Your task :: Exactly the lines below from the one with "Регистрация" up to and including the one with "Ponderan necesidad de modificar Ley de" make up the answer, with nothing else added.

Data provided ::
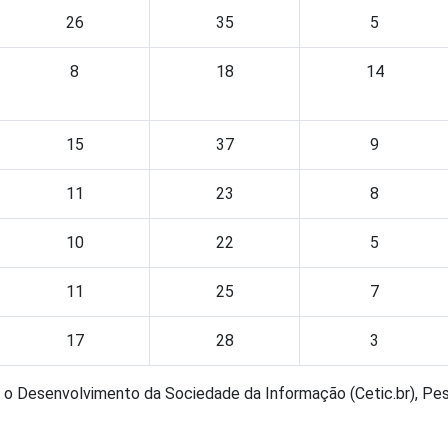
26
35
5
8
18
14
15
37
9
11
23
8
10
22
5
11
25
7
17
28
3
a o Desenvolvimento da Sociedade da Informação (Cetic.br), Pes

...

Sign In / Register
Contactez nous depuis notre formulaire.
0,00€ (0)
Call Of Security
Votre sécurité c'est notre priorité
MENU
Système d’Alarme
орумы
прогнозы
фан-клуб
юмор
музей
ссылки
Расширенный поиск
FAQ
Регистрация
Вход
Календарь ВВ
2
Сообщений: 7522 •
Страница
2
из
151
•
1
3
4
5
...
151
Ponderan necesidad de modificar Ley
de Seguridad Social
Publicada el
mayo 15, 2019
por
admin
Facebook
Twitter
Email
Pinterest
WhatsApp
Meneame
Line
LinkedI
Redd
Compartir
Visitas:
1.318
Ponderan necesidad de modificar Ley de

==

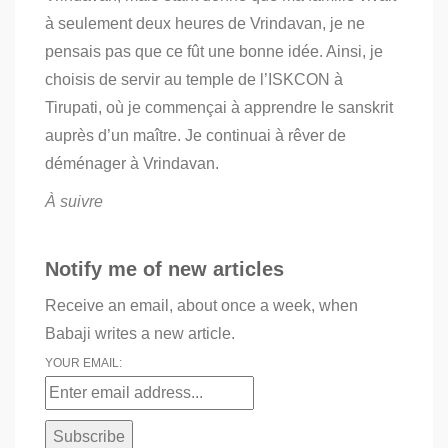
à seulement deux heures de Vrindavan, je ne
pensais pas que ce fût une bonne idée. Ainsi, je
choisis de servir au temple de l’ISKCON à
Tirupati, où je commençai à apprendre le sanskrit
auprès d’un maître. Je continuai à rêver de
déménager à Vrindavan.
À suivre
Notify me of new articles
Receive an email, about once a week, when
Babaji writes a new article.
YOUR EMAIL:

Reply ::
Регистрация
Вход
Календарь ВВ
2
Сообщений: 7522 •
Страница
2
из
151
•
1
3
4
5
...
151
Ponderan necesidad de modificar Ley
de Seguridad Social
Publicada el
mayo 15, 2019
por
admin
Facebook
Twitter
Email
Pinterest
WhatsApp
Meneame
Line
LinkedI
Redd
Compartir
Visitas:
1.318
Ponderan necesidad de modificar Ley de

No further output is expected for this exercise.